The escalating demand for low-power, high-density, and low-cost memory in emerging electronics has driven the rapid expansion of the flash memory market, with charge-trapping memory (CTM) emerging as a core candidate for next-generation non-volatile memory (NVM) [1]. Compared with conventional dynamic random-access memory (DRAM), which is volatile, suffers from high leakage currents, and faces integration challenges at advanced nodes, or emerging magnetoresistive random-access memory (MRAM), which involves high fabrication costs and immature scalability for ultra-high density, CTM combines the advantages of non-volatility, high storage density, simple fabrication, and low cost. This makes CTM a promising solution for high-density memory applications in industrial control, automotive electronics, and consumer electronics. However, as CTM technology advances toward ultra-high integration and nano-scale device dimensions, severe reliability bottlenecks have become the primary obstacle to its large-scale commercialization. Repeated program/erase (P/E) cycles and sustained electrical stress induce irreversible changes in the device’s internal physical and chemical structure, leading to significant performance degradation, including threshold voltage drift, P/E speed attenuation, erase saturation, deteriorated data retention, and reduced cycling endurance [2,3,4]. These issues severely restrict the long-term reliability of CTM devices and limit their deployment in high-reliability application scenarios.
Among the various degradation mechanisms, device failure induced by tunnel-oxide-layer damage has become a research hotspot [5,6,7,8]. Such damage not only prolongs the P/E operation time but also significantly impairs long-term data retention after cycling [9,10,11]. Some studies attribute this to charge leakage caused by stress-induced leakage current (SILC) [12,13,14], while others point out that the generation and evolution of defect states are the core causes of threshold voltage instability [15,16]. However, due to the complexity of CTM device structures and the diversity of physicochemical behaviors during P/E cycles, the focus of research varies across studies, leading to significant discrepancies in observed degradation phenomena and controversies regarding the proposed mechanisms [7,16]. Notably, systematic studies on the evolution law of internal defects in charge-trapping layers remain scarce. The coupling mechanism between various degradation pathways has not been fully clarified, and the physical essence of the failure mechanism still requires verification through more systematic experimental characterization and theoretical modeling.
Herein, we focus on studying defect evolution in the charge-trapping layer. To eliminate tunnel-oxide damage interference on performance degradation, we fabricated tunnel-layer-free Au/Al2O3/TiO2/p-Si memory devices, designed targeted P/E cycling protocols, and innovatively applied constant voltage stress (CVS) to the TiO2 oxide layer.
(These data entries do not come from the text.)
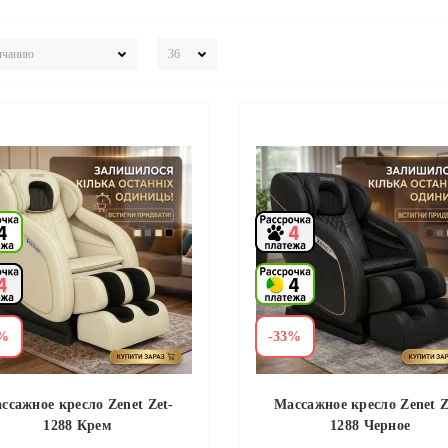
3%
-33%
ссажное кресло Zenet Zet-
Массажное кресло Zenet Z
1288 Крем
1288 Черное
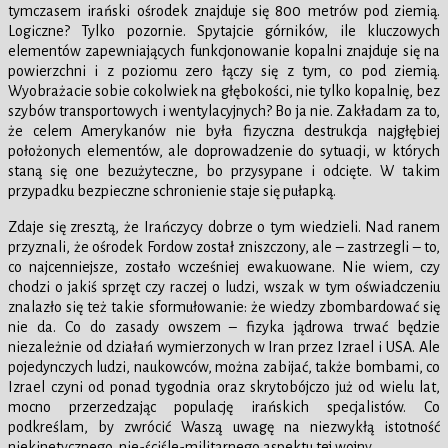
tymczasem irański ośrodek znajduje się 800 metrów pod ziemią.
Logiczne? Tylko pozornie. Spytajcie górników, ile kluczowych
elementów zapewniających funkcjonowanie kopalni znajduje się na
powierzchni i z poziomu zero łączy się z tym, co pod ziemią.
Wyobrażacie sobie cokolwiek na głębokości, nie tylko kopalnię, bez
szybów transportowych i wentylacyjnych? Bo ja nie. Zakładam za to,
że celem Amerykanów nie była fizyczna destrukcja najgłębiej
położonych elementów, ale doprowadzenie do sytuacji, w których
staną się one bezużyteczne, bo przysypane i odcięte. W takim
przypadku bezpieczne schronienie staje się pułapką.
Zdaje się zresztą, że Irańczycy dobrze o tym wiedzieli. Nad ranem
przyznali, że ośrodek Fordow został zniszczony, ale – zastrzegli – to,
co najcenniejsze, zostało wcześniej ewakuowane. Nie wiem, czy
chodzi o jakiś sprzęt czy raczej o ludzi, wszak w tym oświadczeniu
znalazło się też takie sformułowanie: że wiedzy zbombardować się
nie da. Co do zasady owszem – fizyka jądrowa trwać będzie
niezależnie od działań wymierzonych w Iran przez Izrael i USA. Ale
pojedynczych ludzi, naukowców, można zabijać, także bombami, co
Izrael czyni od ponad tygodnia oraz skrytobójczo już od wielu lat,
mocno przerzedzając populację irańskich specjalistów. Co
podkreślam, by zwrócić Waszą uwagę na niezwykłą istotność
niekinetycznego, nie-ściśle-militarnego aspektu tej wojny.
This protocol efficiently accelerates and simulates device aging under complex stress coupling. By analyzing variations in the storage window and slope of the C-V curves before and after aging, we reveal that device degradation induces changes in the concentrations of bulk defects and interface defects. Through a series of analyses and simulations, we further verify that these defects are the root cause of device degradation and elucidate the synergistic role of bulk and interface defects in the charge-trapping layer in mediating performance degradation. This work provides a solid theoretical foundation and critical technical support for the reliability optimization of CTM devices.

2. Experimental Section

2.1. Fabrication of Devices

The experiment used p-type (100) crystal orientation silicon wafers (resistivity 1~10 Ω·cm, Kejing, Hefei, China) as substrates. The 4 inch wafers were cut into 4 cm2 squares, fixed on a dedicated holder, and the native oxide layer on the silicon surface was removed by immersion in 5% dilute hydrofluoric acid (HF, Aladdin, Shanghai, China) for 30 s prior to subsequent cleaning steps, followed by rinsing with deionized water for 1 min to remove residual HF. The wafers were then ultrasonically cleaned sequentially with acetone, ethanol, and deionized water (30 min each), then dried at 60 °C for 6 h. A 5-millimeter-wide polyimide tape was attached to the surface to reserve electrode areas.TiO2 thin films were fabricated by spin-coating. Reagent bottles were ultrasonically cleaned with deionized water and ethanol, then dried at 60 °C for 5 h. A 0.2 M TiO2 precursor was prepared by dissolving 1.702 mL of tetrabutyl titanate (Aladdin, Shanghai, China) in 10 mL of 2-methoxyethanol (Aladdin, Shanghai, China), adding 0.514 mL of acetylacetone (Aladdin, Shanghai, China) and 0.4 mL of glycerol (Aladdin, Shanghai, China), followed by magnetic stirring at room temperature for 3 h. The precursor was dropped onto the substrate, spin-coated at 3000 rpm for 30 s, immediately pre-annealed on a hot plate at 100 °C for 10 min, and finally annealed in a muffle furnace (Kejing, Hefei, China) at 600 °C for 2 h before natural cooling to room temperature. For the preparation of the 0.2 M Al2O3 blocking-layer precursor, 4.08 g of aluminum isopropoxide (Aladdin, Shanghai, China) was mixed with 100 mL of anhydrous ethanol (Aladdin, Shanghai, China), added with 4 mL of concentrated nitric acid (Aladdin, Shanghai, China) and 2.5 mL of acetylacetone (Aladdin, Shanghai, China), and stirred in a 70~80 °C constant-temperature oil bath for 1 h. The same spin-coating process as TiO2 was adopted, followed by annealing at 500 °C for 5 min and natural cooling to room temperature.
The top electrode was thermally evaporated using a thermal evaporator (Jiashuo, Wuhu, China), and the bottom electrode was prepared by blade-coating conductive silver paste (Kingston, Zhuhai, China), ultimately forming the Au/Al2O3/TiO2/P-Si device.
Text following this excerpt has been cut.